◆ **Exercise requirements**
Using the data below, count the lines that carry the string "What" and write only the count.

◆ **Data provided**
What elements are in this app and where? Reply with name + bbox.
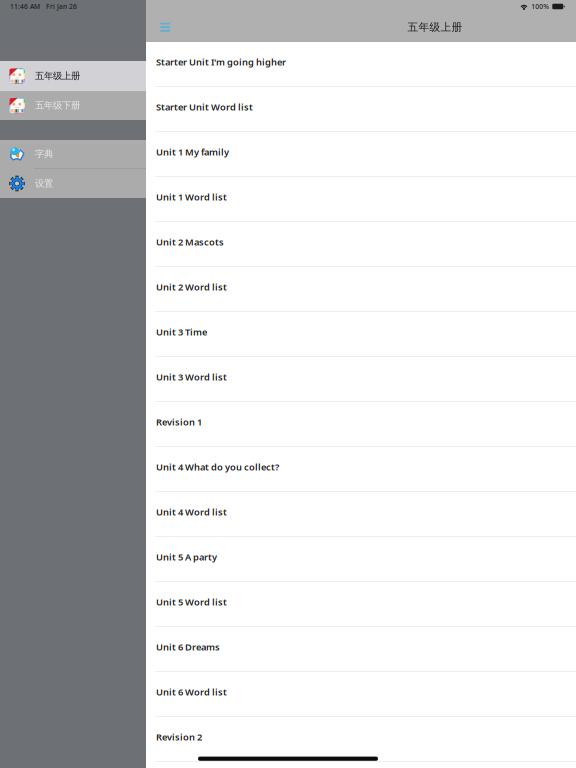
staticText: Unit 2 Word list [156, 281, 227, 293]
staticText: Starter Unit Word list [156, 101, 253, 113]
staticText: 五年级上册 [408, 21, 462, 34]
button[interactable]: Unit 2 Word list [146, 267, 576, 312]
button[interactable]: Revision 2 [146, 717, 576, 762]
button[interactable]: Show sidebar [153, 18, 177, 36]
staticText: 100% [531, 2, 549, 11]
button[interactable]: Unit 1 My family [146, 132, 576, 177]
button[interactable]: Unit 6 Word list [146, 672, 576, 717]
staticText: Unit 1 Word list [156, 191, 227, 203]
button[interactable]: Unit 6 Dreams [146, 627, 576, 672]
staticText: Revision 2 [156, 731, 202, 743]
staticText: 五年级下册 [35, 100, 80, 111]
staticText: Unit 1 My family [156, 146, 229, 158]
button[interactable]: Revision 1 [146, 402, 576, 447]
staticText: Fri Jan 26 [46, 2, 77, 11]
button[interactable]: 字典 [0, 140, 146, 168]
button[interactable]: Starter Unit I'm going higher [146, 42, 576, 87]
button[interactable]: Starter Unit Word list [146, 87, 576, 132]
button[interactable]: Unit 5 A party [146, 537, 576, 582]
staticText: Unit 2 Mascots [156, 236, 224, 248]
button[interactable]: Unit 1 Word list [146, 177, 576, 222]
button[interactable]: Unit 3 Word list [146, 357, 576, 402]
staticText: Revision 1 [156, 416, 202, 428]
button[interactable]: 设置 [0, 169, 146, 198]
button[interactable]: Unit 4 Word list [146, 492, 576, 537]
staticText: 设置 [35, 178, 53, 189]
staticText: Unit 6 Dreams [156, 641, 220, 653]
staticText: Unit 6 Word list [156, 686, 227, 698]
staticText: 11:46 AM [10, 2, 40, 11]
button[interactable]: Unit 2 Mascots [146, 222, 576, 267]
staticText: Unit 5 A party [156, 551, 217, 563]
button[interactable]: Unit 4 What do you collect? [146, 447, 576, 492]
staticText: Unit 3 Time [156, 326, 207, 338]
staticText: Unit 4 What do you collect? [156, 461, 279, 473]
button[interactable]: 五年级上册 [0, 61, 146, 91]
button[interactable]: Unit 5 Word list [146, 582, 576, 627]
staticText: Starter Unit I'm going higher [156, 56, 286, 68]
button[interactable]: Unit 3 Time [146, 312, 576, 357]
staticText: Unit 4 Word list [156, 506, 227, 518]
staticText: Unit 3 Word list [156, 371, 227, 383]
staticText: 五年级上册 [35, 70, 80, 82]
staticText: Unit 5 Word list [156, 596, 227, 608]
staticText: 字典 [35, 148, 53, 160]
button[interactable]: 五年级下册 [0, 91, 146, 120]
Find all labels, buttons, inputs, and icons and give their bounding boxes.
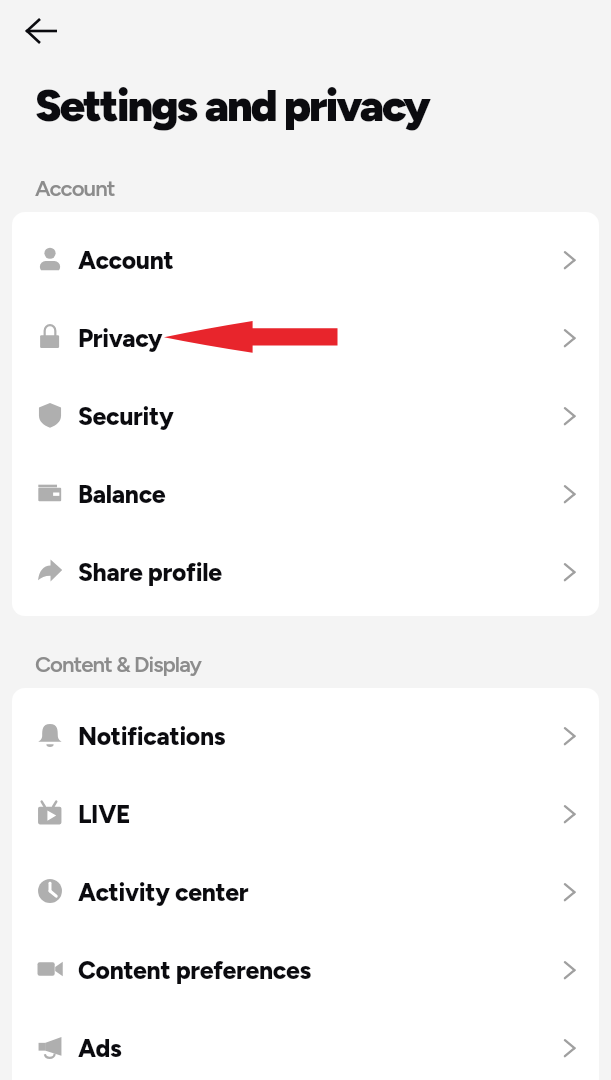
- staticText: Account: [78, 246, 174, 276]
- button[interactable]: Account: [12, 220, 599, 298]
- staticText: LIVE: [78, 800, 131, 830]
- staticText: Security: [78, 402, 174, 432]
- staticText: Activity center: [78, 878, 249, 908]
- button[interactable]: Ads: [12, 1008, 599, 1080]
- button[interactable]: Content preferences: [12, 930, 599, 1008]
- button[interactable]: Security: [12, 376, 599, 454]
- button[interactable]: Activity center: [12, 852, 599, 930]
- staticText: Ads: [78, 1034, 122, 1064]
- button[interactable]: Balance: [12, 454, 599, 532]
- button[interactable]: Share profile: [12, 532, 599, 610]
- staticText: Content & Display: [35, 651, 202, 678]
- button[interactable]: LIVE: [12, 774, 599, 852]
- button[interactable]: Notifications: [12, 696, 599, 774]
- staticText: Settings and privacy: [35, 79, 429, 133]
- staticText: Notifications: [78, 722, 226, 752]
- staticText: Content preferences: [78, 956, 312, 986]
- button[interactable]: Back: [14, 6, 68, 56]
- staticText: Balance: [78, 480, 166, 510]
- staticText: Privacy: [78, 324, 163, 354]
- staticText: Account: [35, 175, 115, 202]
- button[interactable]: Privacy: [12, 298, 599, 376]
- staticText: Share profile: [78, 558, 222, 588]
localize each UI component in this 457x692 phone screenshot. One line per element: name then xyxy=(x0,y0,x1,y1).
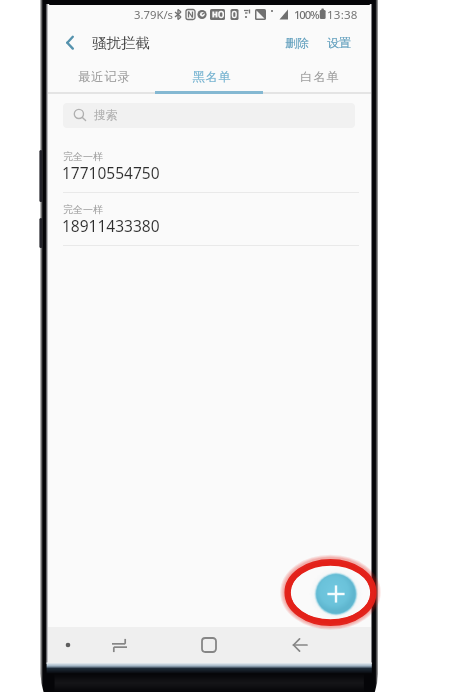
staticText: 设置 xyxy=(327,35,351,50)
staticText: 白名单 xyxy=(300,69,340,84)
button[interactable]: 完全一样 xyxy=(48,140,371,193)
button[interactable]: Recent apps xyxy=(107,633,131,657)
staticText: 黑名单 xyxy=(192,69,232,84)
button[interactable]: 最近记录 xyxy=(48,60,155,94)
staticText: 搜索 xyxy=(94,108,118,123)
staticText: 最近记录 xyxy=(78,69,131,84)
button[interactable]: 黑名单 xyxy=(155,60,263,94)
staticText: 100% xyxy=(294,7,319,22)
button[interactable]: Back xyxy=(288,633,312,657)
staticText: 删除 xyxy=(285,35,309,50)
staticText: 完全一样 xyxy=(63,203,103,216)
button[interactable]: Menu xyxy=(56,633,80,657)
staticText: 18911433380 xyxy=(62,215,160,236)
button[interactable]: 删除 xyxy=(280,27,314,57)
button[interactable]: Home xyxy=(197,633,221,657)
button[interactable]: 白名单 xyxy=(263,60,371,94)
button[interactable]: Add to blocklist xyxy=(314,572,358,616)
button[interactable]: Back xyxy=(56,30,80,54)
button[interactable]: 完全一样 xyxy=(48,193,371,246)
staticText: 3.79K/s xyxy=(134,7,174,22)
button[interactable]: 设置 xyxy=(322,27,356,57)
button[interactable]: 搜索 xyxy=(63,103,355,128)
staticText: 17710554750 xyxy=(62,162,160,183)
staticText: 骚扰拦截 xyxy=(92,34,150,52)
staticText: 13:38 xyxy=(327,7,358,23)
staticText: 完全一样 xyxy=(63,150,103,163)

◆ **Written response**
3